YOUR INSTRUCTIONS:
Your answer must be the lines of the entries below, exactly as written, from the first line through the line containing "Image resolution: width=1440 pixels, height=1902".

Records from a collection
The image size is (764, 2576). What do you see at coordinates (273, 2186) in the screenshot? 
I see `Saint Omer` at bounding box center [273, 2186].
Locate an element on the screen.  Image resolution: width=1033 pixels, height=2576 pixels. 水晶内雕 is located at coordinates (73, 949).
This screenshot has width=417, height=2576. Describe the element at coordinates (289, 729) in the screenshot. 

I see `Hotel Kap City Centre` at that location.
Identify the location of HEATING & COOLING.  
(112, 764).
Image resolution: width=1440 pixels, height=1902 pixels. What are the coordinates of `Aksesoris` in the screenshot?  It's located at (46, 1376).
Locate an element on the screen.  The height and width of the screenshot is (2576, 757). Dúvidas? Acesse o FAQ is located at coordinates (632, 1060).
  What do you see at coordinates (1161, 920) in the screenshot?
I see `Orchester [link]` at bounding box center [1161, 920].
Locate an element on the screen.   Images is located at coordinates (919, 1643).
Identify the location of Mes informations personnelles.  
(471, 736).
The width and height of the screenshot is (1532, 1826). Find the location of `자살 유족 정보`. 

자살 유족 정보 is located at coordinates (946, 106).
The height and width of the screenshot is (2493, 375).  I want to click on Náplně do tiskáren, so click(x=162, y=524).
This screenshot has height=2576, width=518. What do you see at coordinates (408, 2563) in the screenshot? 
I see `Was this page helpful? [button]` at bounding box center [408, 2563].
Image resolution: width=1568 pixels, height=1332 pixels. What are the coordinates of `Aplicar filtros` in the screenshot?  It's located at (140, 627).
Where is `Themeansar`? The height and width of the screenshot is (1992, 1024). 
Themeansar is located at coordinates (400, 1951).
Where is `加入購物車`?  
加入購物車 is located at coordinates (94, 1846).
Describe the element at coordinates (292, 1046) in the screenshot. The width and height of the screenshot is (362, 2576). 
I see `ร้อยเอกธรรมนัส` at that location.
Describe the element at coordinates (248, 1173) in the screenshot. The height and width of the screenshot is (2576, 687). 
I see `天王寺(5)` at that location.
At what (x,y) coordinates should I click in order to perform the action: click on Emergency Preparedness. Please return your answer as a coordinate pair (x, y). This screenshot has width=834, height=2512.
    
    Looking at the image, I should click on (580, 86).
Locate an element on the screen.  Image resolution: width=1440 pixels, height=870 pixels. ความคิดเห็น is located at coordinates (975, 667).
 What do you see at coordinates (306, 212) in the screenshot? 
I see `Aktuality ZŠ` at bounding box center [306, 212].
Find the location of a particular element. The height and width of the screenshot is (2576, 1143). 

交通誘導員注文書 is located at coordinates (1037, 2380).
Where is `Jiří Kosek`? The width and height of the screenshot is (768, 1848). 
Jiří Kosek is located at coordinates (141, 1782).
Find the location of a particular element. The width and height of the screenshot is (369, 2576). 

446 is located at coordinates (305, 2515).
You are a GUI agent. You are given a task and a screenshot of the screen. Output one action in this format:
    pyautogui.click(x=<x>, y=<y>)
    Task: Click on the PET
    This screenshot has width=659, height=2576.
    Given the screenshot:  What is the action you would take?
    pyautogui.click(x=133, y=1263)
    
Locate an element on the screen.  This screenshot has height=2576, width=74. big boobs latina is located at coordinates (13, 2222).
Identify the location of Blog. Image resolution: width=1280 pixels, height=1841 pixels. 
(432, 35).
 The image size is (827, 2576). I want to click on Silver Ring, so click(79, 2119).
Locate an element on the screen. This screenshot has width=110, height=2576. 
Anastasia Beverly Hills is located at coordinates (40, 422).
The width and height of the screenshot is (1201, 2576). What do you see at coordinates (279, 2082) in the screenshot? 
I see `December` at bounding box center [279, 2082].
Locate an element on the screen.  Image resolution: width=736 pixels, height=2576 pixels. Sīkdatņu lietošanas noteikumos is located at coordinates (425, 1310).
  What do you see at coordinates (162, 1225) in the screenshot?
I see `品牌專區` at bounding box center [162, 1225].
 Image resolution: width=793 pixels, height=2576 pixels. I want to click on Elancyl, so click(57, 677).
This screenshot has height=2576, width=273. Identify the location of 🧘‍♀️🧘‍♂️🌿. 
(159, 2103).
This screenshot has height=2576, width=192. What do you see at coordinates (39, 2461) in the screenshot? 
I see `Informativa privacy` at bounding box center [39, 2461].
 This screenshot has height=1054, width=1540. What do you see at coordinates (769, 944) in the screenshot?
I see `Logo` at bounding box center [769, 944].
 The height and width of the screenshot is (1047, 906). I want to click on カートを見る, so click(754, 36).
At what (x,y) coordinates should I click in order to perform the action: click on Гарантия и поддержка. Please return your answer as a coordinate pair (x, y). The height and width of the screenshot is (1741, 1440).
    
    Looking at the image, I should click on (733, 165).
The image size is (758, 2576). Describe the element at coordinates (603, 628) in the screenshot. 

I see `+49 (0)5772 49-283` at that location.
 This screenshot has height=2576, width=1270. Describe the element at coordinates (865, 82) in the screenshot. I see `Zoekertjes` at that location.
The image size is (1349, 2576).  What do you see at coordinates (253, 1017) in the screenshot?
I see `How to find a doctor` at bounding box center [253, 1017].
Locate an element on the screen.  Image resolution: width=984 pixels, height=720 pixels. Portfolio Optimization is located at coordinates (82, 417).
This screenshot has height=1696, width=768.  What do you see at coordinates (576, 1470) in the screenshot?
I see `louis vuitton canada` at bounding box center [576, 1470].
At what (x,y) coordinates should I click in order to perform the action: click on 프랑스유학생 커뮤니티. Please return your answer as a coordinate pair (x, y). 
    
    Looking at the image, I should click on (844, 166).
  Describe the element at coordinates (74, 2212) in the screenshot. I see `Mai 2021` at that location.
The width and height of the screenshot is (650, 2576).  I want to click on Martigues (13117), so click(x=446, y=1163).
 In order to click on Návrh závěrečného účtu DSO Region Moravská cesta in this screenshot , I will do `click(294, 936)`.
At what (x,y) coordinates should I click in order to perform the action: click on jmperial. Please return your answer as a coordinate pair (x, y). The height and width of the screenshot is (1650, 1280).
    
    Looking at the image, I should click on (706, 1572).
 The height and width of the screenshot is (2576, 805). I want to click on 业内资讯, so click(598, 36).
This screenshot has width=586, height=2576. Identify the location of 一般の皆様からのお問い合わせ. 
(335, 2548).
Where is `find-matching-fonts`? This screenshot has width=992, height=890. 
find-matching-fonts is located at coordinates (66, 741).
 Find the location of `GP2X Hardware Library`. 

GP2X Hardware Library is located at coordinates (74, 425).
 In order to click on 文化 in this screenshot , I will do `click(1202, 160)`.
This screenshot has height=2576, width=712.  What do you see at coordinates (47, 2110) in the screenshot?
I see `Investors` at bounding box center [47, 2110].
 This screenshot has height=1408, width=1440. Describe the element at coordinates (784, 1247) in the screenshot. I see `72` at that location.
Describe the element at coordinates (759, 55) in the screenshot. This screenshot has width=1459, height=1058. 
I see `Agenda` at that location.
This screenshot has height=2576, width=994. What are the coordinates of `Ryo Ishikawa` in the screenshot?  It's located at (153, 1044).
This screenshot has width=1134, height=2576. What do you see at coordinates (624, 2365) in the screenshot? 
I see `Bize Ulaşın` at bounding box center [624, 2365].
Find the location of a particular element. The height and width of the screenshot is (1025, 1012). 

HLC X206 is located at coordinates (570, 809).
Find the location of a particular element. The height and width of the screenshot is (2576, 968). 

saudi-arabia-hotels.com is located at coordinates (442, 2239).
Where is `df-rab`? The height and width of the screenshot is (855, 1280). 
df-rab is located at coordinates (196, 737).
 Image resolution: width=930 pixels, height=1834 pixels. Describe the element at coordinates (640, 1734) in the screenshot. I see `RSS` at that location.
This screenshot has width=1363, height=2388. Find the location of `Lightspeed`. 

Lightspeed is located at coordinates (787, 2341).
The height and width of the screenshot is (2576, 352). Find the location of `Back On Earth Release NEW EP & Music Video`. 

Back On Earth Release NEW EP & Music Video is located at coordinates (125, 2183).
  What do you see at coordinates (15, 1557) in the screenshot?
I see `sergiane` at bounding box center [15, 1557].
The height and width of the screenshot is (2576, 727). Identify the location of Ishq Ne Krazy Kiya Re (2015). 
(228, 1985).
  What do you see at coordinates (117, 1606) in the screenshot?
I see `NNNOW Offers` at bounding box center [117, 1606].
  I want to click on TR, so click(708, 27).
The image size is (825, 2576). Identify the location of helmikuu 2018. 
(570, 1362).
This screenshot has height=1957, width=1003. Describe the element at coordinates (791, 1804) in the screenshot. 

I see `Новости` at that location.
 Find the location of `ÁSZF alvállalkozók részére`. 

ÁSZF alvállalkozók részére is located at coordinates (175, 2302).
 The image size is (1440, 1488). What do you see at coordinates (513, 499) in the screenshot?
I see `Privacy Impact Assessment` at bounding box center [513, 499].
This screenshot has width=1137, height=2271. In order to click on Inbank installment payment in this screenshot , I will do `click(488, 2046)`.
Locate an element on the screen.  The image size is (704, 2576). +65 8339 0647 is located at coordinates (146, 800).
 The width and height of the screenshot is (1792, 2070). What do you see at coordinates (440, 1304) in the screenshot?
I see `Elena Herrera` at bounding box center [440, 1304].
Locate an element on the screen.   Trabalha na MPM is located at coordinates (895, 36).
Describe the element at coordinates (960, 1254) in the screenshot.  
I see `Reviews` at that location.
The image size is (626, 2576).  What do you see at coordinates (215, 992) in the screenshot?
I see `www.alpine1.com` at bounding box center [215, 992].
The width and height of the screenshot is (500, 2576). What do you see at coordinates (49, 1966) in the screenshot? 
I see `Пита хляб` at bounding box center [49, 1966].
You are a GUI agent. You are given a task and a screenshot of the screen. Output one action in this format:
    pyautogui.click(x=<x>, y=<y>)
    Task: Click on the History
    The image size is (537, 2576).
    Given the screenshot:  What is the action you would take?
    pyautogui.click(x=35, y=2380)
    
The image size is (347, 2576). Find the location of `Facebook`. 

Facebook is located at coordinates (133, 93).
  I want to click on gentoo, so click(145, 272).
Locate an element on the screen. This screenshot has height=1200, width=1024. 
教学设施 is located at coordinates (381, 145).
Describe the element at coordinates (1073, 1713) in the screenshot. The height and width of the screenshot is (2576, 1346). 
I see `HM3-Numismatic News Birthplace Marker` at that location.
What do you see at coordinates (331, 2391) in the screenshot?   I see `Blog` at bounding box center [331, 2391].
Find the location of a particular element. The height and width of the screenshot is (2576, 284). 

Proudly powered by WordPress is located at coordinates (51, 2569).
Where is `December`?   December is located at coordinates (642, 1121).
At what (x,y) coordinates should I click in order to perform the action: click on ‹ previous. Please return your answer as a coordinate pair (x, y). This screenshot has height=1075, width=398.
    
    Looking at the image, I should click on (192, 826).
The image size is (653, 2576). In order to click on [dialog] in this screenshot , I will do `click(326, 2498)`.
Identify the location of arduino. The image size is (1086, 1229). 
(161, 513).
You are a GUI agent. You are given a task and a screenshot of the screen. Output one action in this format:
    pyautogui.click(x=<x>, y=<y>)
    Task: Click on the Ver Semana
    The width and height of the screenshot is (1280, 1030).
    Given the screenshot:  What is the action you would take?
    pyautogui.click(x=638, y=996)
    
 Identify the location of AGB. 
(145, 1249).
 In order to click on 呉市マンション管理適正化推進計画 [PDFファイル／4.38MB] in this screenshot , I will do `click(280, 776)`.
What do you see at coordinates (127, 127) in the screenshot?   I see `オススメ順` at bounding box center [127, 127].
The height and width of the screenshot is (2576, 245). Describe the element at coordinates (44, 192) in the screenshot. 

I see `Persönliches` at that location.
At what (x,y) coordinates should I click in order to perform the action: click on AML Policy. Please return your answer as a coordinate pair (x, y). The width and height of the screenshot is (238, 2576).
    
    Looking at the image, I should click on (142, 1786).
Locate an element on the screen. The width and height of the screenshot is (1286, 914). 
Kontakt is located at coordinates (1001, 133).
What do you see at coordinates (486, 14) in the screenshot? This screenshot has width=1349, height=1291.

WRITTEN RESPONSE:
The image size is (764, 2576). What do you see at coordinates (273, 2186) in the screenshot? 
I see `Saint Omer` at bounding box center [273, 2186].
Locate an element on the screen.  Image resolution: width=1033 pixels, height=2576 pixels. 水晶内雕 is located at coordinates (73, 949).
This screenshot has width=417, height=2576. Describe the element at coordinates (289, 729) in the screenshot. 

I see `Hotel Kap City Centre` at that location.
Identify the location of HEATING & COOLING.  
(112, 764).
Image resolution: width=1440 pixels, height=1902 pixels. What are the coordinates of `Aksesoris` in the screenshot?  It's located at (46, 1376).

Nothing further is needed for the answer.